◆ Work order
As soon as the line containing "Your premier wedding planning resource" appears, copy it and every following line word for word until the records end.

◆ Raw data
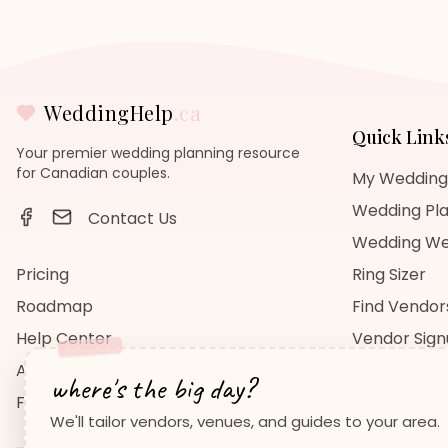
WeddingHelp
.ca
Quick Link
Your premier wedding planning resource
for Canadian couples.
My Wedding
Wedding Pla
Contact Us
Wedding We
Pricing
Ring Sizer
Roadmap
Find Vendor
Help Center
Vendor Sig
About Us
Wedding Bl
where's the big day?
FAQ
Wedding Re
We'll tailor vendors, venues, and guides to your area.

◆ Expected output
Your premier wedding planning resource
for Canadian couples.
My Wedding
Wedding Pla
Contact Us
Wedding We
Pricing
Ring Sizer
Roadmap
Find Vendor
Help Center
Vendor Sig
About Us
Wedding Bl
where's the big day?
FAQ
Wedding Re
We'll tailor vendors, venues, and guides to your area.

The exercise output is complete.